__Problem requirements__
For the data that follows, report how many lines contain the word "Sophie", and nothing else.

__Data supplied__
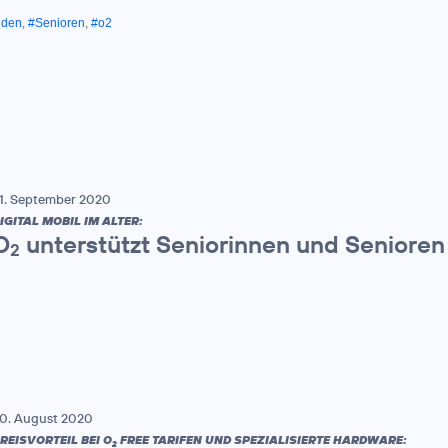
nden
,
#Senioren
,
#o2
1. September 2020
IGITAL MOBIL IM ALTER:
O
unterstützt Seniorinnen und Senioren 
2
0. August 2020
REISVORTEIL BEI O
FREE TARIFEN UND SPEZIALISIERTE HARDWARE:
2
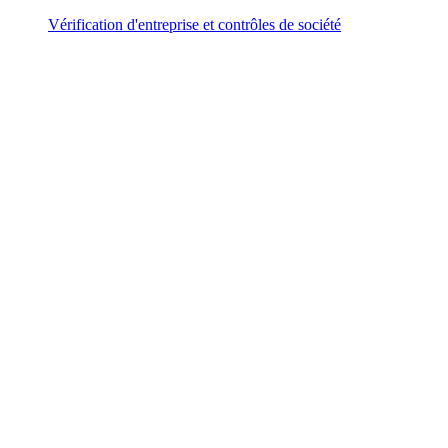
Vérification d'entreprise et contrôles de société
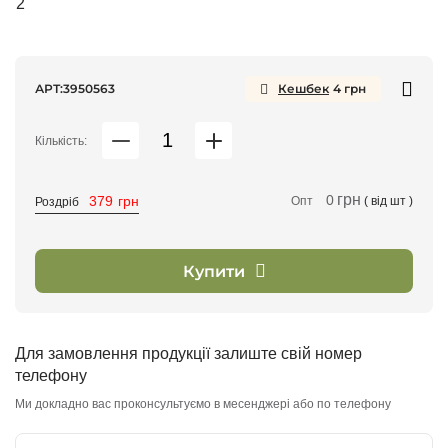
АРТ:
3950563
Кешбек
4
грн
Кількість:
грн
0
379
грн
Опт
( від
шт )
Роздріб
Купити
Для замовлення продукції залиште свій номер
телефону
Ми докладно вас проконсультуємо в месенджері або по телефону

---

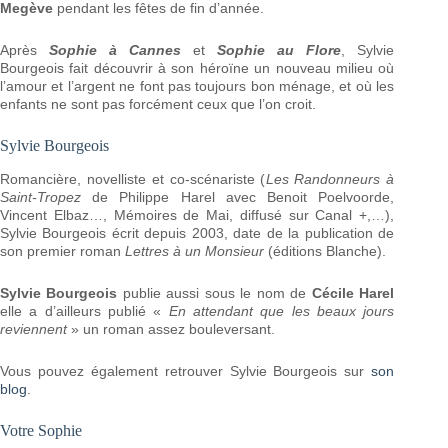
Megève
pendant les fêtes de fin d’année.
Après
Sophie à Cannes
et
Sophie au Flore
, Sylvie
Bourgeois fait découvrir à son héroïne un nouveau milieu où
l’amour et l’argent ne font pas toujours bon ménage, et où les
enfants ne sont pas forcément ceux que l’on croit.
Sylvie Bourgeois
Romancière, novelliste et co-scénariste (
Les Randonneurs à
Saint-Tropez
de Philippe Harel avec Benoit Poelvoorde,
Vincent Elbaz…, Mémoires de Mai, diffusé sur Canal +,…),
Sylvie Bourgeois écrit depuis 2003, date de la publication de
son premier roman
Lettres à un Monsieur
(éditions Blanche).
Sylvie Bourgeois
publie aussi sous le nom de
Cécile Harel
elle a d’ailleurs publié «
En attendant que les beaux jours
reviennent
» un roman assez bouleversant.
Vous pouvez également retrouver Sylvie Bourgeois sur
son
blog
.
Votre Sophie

...

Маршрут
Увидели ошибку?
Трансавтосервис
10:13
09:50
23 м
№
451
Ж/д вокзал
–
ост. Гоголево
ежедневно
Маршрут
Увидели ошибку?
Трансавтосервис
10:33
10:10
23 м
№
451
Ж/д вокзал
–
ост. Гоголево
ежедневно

__Solution to the exercise__
3